_YOUR INSTRUCTIONS:_ Your answer should consist of each line below that includes the word "page".

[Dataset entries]
• • • • •

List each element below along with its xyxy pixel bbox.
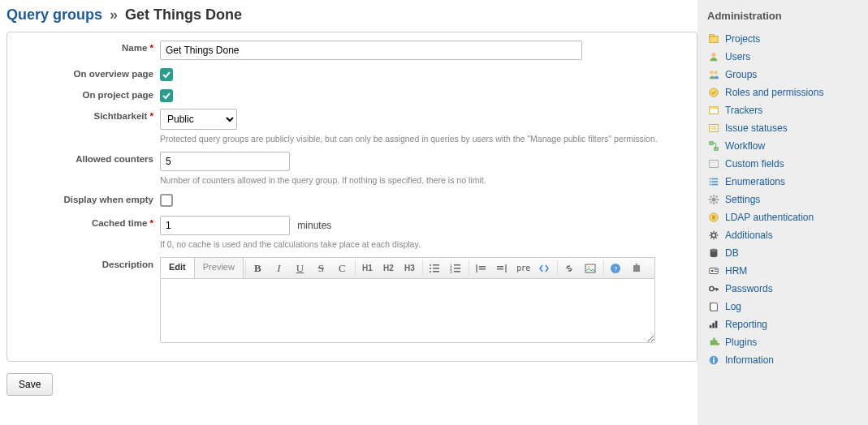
admin-item-book: Log xyxy=(707,298,858,316)
admin-item-id: HRM xyxy=(707,262,858,280)
name-input[interactable] xyxy=(160,41,582,60)
admin-link-statuses[interactable]: Issue statuses xyxy=(725,121,788,135)
statuses-icon xyxy=(707,122,720,135)
group-icon xyxy=(707,68,720,81)
admin-link-workflow[interactable]: Workflow xyxy=(725,139,765,153)
display-empty-checkbox[interactable] xyxy=(160,194,173,207)
svg-rect-33 xyxy=(710,142,713,145)
h3-button[interactable]: H3 xyxy=(399,258,421,278)
svg-line-52 xyxy=(716,196,718,198)
italic-button[interactable]: I xyxy=(269,258,290,278)
quote-button[interactable] xyxy=(471,258,492,278)
admin-link-chart[interactable]: Reporting xyxy=(725,317,767,332)
svg-line-63 xyxy=(715,232,716,233)
svg-point-67 xyxy=(711,270,714,273)
pre-button[interactable]: pre xyxy=(513,258,534,278)
description-textarea[interactable] xyxy=(160,278,655,343)
admin-link-trackers[interactable]: Trackers xyxy=(725,103,762,118)
admin-link-user[interactable]: Users xyxy=(725,49,750,64)
tab-edit[interactable]: Edit xyxy=(161,258,195,278)
svg-rect-12 xyxy=(476,264,477,273)
unquote-button[interactable] xyxy=(492,258,513,278)
svg-rect-1 xyxy=(433,264,439,266)
on-project-checkbox[interactable] xyxy=(160,89,173,102)
cached-time-label: Cached time * xyxy=(14,216,160,228)
ul-button[interactable] xyxy=(425,258,446,278)
underline-button[interactable]: U xyxy=(290,258,311,278)
code-block-button[interactable] xyxy=(534,258,555,278)
key-icon xyxy=(707,282,720,295)
help-button[interactable]: ? xyxy=(606,258,627,278)
svg-rect-5 xyxy=(433,271,439,273)
chart-icon xyxy=(707,318,720,331)
image-button[interactable] xyxy=(581,258,602,278)
admin-link-cog[interactable]: Additionals xyxy=(725,228,773,243)
admin-item-roles: Roles and permissions xyxy=(707,84,858,101)
admin-link-id[interactable]: HRM xyxy=(725,264,747,278)
admin-link-key[interactable]: Passwords xyxy=(725,281,773,296)
ol-button[interactable]: 123 xyxy=(446,258,467,278)
editor-toolbar: Edit Preview B I U S C H1 H2 H3 xyxy=(160,257,655,278)
admin-link-list[interactable]: Enumerations xyxy=(725,174,785,189)
h2-button[interactable]: H2 xyxy=(378,258,399,278)
svg-rect-25 xyxy=(710,35,714,37)
admin-link-db[interactable]: DB xyxy=(725,246,739,260)
plugin-button[interactable] xyxy=(627,258,648,278)
on-project-label: On project page xyxy=(14,88,160,100)
tab-preview[interactable]: Preview xyxy=(195,258,244,278)
svg-rect-43 xyxy=(711,184,718,186)
allowed-counters-input[interactable] xyxy=(160,152,290,171)
on-overview-label: On overview page xyxy=(14,67,160,79)
svg-rect-72 xyxy=(712,323,715,328)
svg-rect-31 xyxy=(710,107,719,109)
svg-rect-38 xyxy=(710,178,711,180)
admin-link-group[interactable]: Groups xyxy=(725,67,757,82)
admin-item-fields: Custom fields xyxy=(707,155,858,173)
svg-rect-17 xyxy=(497,268,503,270)
name-label: Name * xyxy=(14,41,160,53)
workflow-icon xyxy=(707,140,720,152)
svg-point-26 xyxy=(711,53,715,57)
admin-link-info[interactable]: Information xyxy=(725,353,774,367)
admin-link-projects[interactable]: Projects xyxy=(725,32,760,46)
admin-link-ldap[interactable]: LDAP authentication xyxy=(725,210,814,225)
admin-link-roles[interactable]: Roles and permissions xyxy=(725,85,823,100)
admin-link-gear[interactable]: Settings xyxy=(725,192,760,207)
svg-rect-76 xyxy=(713,358,715,359)
admin-link-book[interactable]: Log xyxy=(725,299,741,314)
svg-rect-42 xyxy=(710,184,711,186)
svg-rect-22 xyxy=(633,265,640,272)
svg-rect-18 xyxy=(585,264,595,273)
svg-rect-11 xyxy=(454,271,460,273)
admin-link-fields[interactable]: Custom fields xyxy=(725,157,784,171)
svg-point-65 xyxy=(710,249,718,252)
svg-point-70 xyxy=(710,286,714,290)
admin-sidebar: Administration ProjectsUsersGroupsRoles … xyxy=(697,0,868,425)
svg-rect-15 xyxy=(505,264,507,273)
admin-item-info: Information xyxy=(707,351,858,369)
svg-line-50 xyxy=(716,202,718,204)
admin-item-list: Enumerations xyxy=(707,173,858,191)
admin-item-key: Passwords xyxy=(707,280,858,298)
breadcrumb-root-link[interactable]: Query groups xyxy=(6,6,102,23)
save-button[interactable]: Save xyxy=(6,373,53,396)
on-overview-checkbox[interactable] xyxy=(160,68,173,81)
bold-button[interactable]: B xyxy=(248,258,269,278)
strike-button[interactable]: S xyxy=(311,258,332,278)
inline-code-button[interactable]: C xyxy=(332,258,353,278)
breadcrumb-current: Get Things Done xyxy=(125,6,242,23)
admin-link-puzzle[interactable]: Plugins xyxy=(725,335,757,350)
visibility-select[interactable]: Public xyxy=(160,109,237,130)
h1-button[interactable]: H1 xyxy=(357,258,378,278)
link-button[interactable] xyxy=(559,258,581,278)
svg-text:?: ? xyxy=(614,265,618,273)
roles-icon xyxy=(707,86,720,99)
admin-item-db: DB xyxy=(707,244,858,262)
svg-point-2 xyxy=(430,268,431,269)
page-title: Query groups » Get Things Done xyxy=(6,6,697,24)
cached-time-input[interactable] xyxy=(160,216,290,235)
cog-icon xyxy=(707,229,720,242)
admin-item-cog: Additionals xyxy=(707,226,858,244)
trackers-icon xyxy=(707,104,720,117)
svg-rect-73 xyxy=(715,321,718,328)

• • • • •

_SOLUTION TO THIS TASK:_
on-project-label: On project page xyxy=(14,88,160,100)
on-overview-label: On overview page xyxy=(14,67,160,79)
page-title: Query groups » Get Things Done xyxy=(6,6,697,24)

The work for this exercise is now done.